## ASSIGNED TASK
Copy the records below in full, keeping each word as it is but omitting the pictures.

DATA UNDER STUDY START

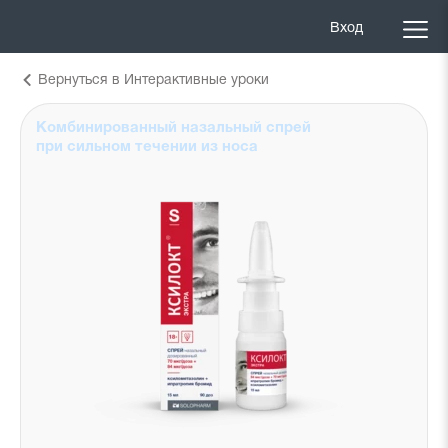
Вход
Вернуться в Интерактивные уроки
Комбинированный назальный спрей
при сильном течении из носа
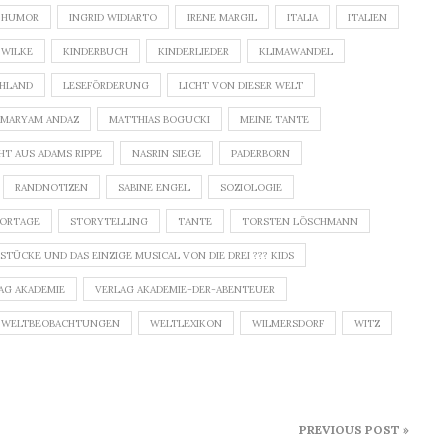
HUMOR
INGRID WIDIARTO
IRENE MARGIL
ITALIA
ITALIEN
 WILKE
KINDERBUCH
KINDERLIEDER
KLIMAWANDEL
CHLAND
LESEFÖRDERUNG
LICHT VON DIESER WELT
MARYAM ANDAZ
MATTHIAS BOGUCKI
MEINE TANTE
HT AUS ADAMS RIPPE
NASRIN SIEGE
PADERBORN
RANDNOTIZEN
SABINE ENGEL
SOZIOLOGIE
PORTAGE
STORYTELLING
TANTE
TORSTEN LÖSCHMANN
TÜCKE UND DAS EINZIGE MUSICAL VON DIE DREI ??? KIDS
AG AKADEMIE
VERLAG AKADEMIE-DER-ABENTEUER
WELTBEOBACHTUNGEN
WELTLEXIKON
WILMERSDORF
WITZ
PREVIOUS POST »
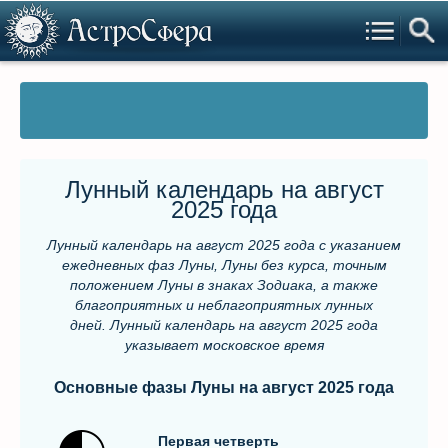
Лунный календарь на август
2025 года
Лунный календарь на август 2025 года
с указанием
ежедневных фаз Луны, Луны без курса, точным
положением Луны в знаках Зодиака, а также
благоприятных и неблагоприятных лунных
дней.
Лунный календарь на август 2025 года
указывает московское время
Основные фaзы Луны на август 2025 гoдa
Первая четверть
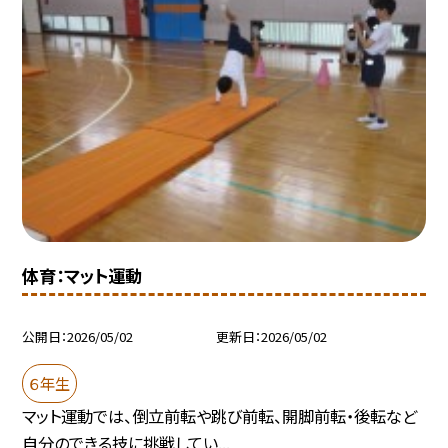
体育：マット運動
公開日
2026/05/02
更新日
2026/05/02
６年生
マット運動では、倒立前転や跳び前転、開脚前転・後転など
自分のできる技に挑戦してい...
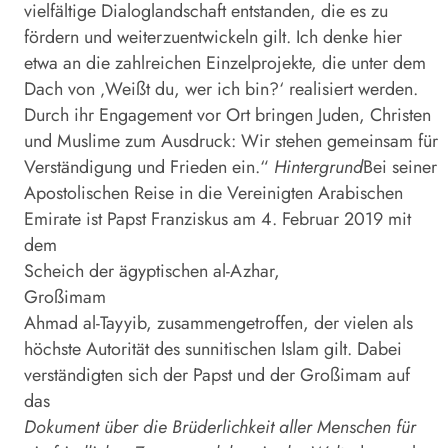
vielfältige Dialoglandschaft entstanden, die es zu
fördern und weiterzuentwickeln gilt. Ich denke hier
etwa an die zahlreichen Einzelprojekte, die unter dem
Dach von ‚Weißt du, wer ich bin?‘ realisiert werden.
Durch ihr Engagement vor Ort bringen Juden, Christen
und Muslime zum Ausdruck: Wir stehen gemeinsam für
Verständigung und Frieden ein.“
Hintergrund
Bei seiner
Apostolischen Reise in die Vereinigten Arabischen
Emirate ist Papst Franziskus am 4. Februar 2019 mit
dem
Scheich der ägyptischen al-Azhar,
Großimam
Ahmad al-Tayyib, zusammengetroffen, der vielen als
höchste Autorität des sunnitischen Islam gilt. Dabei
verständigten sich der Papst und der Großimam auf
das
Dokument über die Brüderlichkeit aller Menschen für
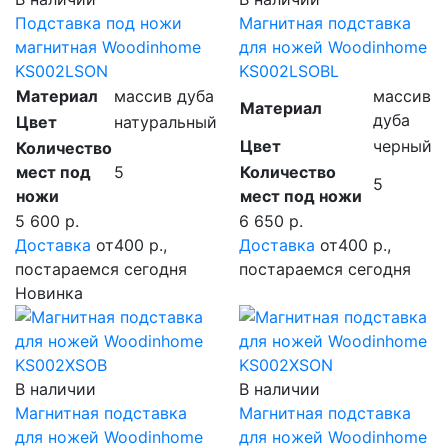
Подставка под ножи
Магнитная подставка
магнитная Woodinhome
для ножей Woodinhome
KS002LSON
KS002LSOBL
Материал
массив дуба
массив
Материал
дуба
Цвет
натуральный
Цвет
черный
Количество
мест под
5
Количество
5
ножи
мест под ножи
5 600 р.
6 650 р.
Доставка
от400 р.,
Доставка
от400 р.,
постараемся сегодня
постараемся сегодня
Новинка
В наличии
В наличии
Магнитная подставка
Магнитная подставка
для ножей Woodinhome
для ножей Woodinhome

DATA UNDER STUDY END

## WRITTEN ANSWER
Вход
Вернуться в Интерактивные уроки
Комбинированный назальный спрей
при сильном течении из носа
HUMOR
INGRID WIDIARTO
IRENE MARGIL
ITALIA
ITALIEN
 WILKE
KINDERBUCH
KINDERLIEDER
KLIMAWANDEL
CHLAND
LESEFÖRDERUNG
LICHT VON DIESER WELT
MARYAM ANDAZ
MATTHIAS BOGUCKI
MEINE TANTE
HT AUS ADAMS RIPPE
NASRIN SIEGE
PADERBORN
RANDNOTIZEN
SABINE ENGEL
SOZIOLOGIE
PORTAGE
STORYTELLING
TANTE
TORSTEN LÖSCHMANN
TÜCKE UND DAS EINZIGE MUSICAL VON DIE DREI ??? KIDS
AG AKADEMIE
VERLAG AKADEMIE-DER-ABENTEUER
WELTBEOBACHTUNGEN
WELTLEXIKON
WILMERSDORF
WITZ
PREVIOUS POST »
Лунный календарь на август
2025 года
Лунный календарь на август 2025 года
с указанием
ежедневных фаз Луны, Луны без курса, точным
положением Луны в знаках Зодиака, а также
благоприятных и неблагоприятных лунных
дней.
Лунный календарь на август 2025 года
указывает московское время
Основные фaзы Луны на август 2025 гoдa
Первая четверть
体育：マット運動
公開日
2026/05/02
更新日
2026/05/02
６年生
マット運動では、倒立前転や跳び前転、開脚前転・後転など
自分のできる技に挑戦してい...
vielfältige Dialoglandschaft entstanden, die es zu
fördern und weiterzuentwickeln gilt. Ich denke hier
etwa an die zahlreichen Einzelprojekte, die unter dem
Dach von ‚Weißt du, wer ich bin?‘ realisiert werden.
Durch ihr Engagement vor Ort bringen Juden, Christen
und Muslime zum Ausdruck: Wir stehen gemeinsam für
Verständigung und Frieden ein.“
Hintergrund
Bei seiner
Apostolischen Reise in die Vereinigten Arabischen
Emirate ist Papst Franziskus am 4. Februar 2019 mit
dem
Scheich der ägyptischen al-Azhar,
Großimam
Ahmad al-Tayyib, zusammengetroffen, der vielen als
höchste Autorität des sunnitischen Islam gilt. Dabei
verständigten sich der Papst und der Großimam auf
das
Dokument über die Brüderlichkeit aller Menschen für
Подставка под ножи
Магнитная подставка
магнитная Woodinhome
для ножей Woodinhome
KS002LSON
KS002LSOBL
Материал
массив дуба
массив
Материал
дуба
Цвет
натуральный
Цвет
черный
Количество
мест под
5
Количество
5
ножи
мест под ножи
5 600 р.
6 650 р.
Доставка
от400 р.,
Доставка
от400 р.,
постараемся сегодня
постараемся сегодня
Новинка
В наличии
В наличии
Магнитная подставка
Магнитная подставка
для ножей Woodinhome
для ножей Woodinhome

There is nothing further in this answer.